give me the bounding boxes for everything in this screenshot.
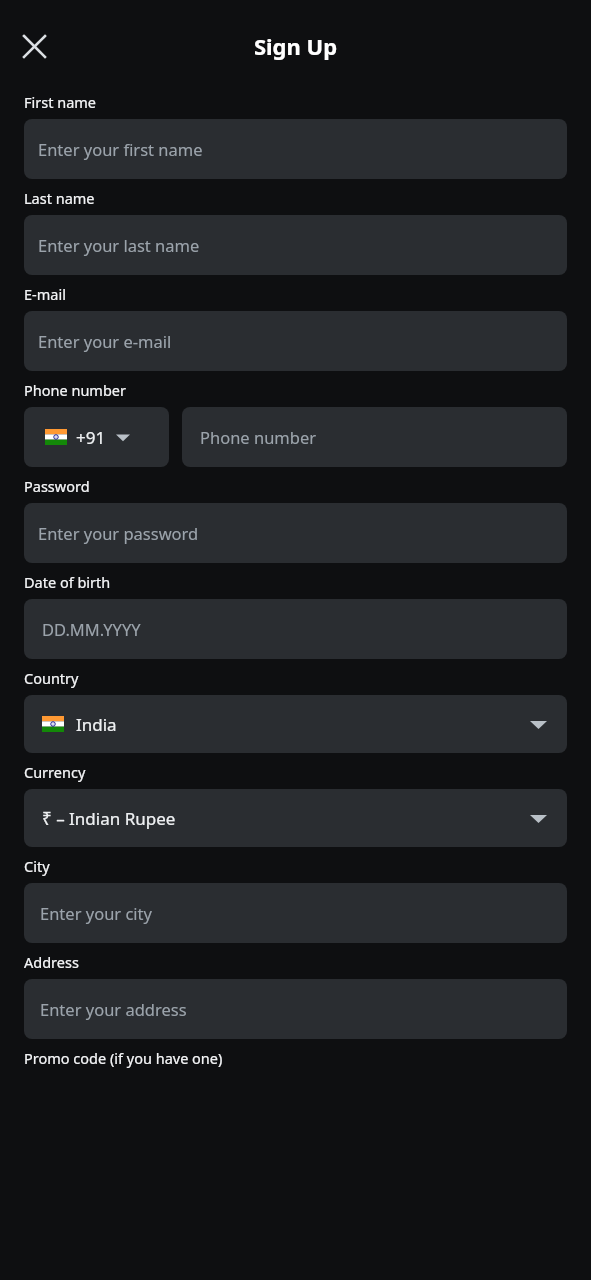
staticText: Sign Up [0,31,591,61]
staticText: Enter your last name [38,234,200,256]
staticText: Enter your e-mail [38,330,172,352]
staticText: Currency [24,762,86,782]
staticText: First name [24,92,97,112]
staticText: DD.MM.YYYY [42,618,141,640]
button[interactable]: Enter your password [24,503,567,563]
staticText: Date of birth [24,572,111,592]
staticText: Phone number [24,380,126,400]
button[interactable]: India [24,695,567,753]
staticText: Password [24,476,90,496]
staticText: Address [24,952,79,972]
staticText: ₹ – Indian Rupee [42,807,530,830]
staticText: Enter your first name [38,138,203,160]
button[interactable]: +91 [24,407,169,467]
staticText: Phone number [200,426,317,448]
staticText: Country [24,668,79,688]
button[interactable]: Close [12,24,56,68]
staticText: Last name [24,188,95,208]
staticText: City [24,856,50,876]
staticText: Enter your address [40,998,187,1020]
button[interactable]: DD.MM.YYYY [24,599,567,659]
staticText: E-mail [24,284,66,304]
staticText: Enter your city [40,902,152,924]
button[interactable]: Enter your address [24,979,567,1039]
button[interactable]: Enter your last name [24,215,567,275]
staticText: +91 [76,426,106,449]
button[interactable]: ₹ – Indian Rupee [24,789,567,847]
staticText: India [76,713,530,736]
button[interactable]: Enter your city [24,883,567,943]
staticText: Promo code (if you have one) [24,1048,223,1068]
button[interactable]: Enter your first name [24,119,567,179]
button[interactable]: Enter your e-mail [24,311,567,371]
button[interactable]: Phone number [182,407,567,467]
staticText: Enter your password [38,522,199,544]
◇ ◇ ◇
**WHAT IS NEEDED**
Copy out every line in the listing where the word "Indian" appears.

**FINAL ANSWER**
staticText: ₹ – Indian Rupee [42,807,530,830]
button[interactable]: ₹ – Indian Rupee [24,789,567,847]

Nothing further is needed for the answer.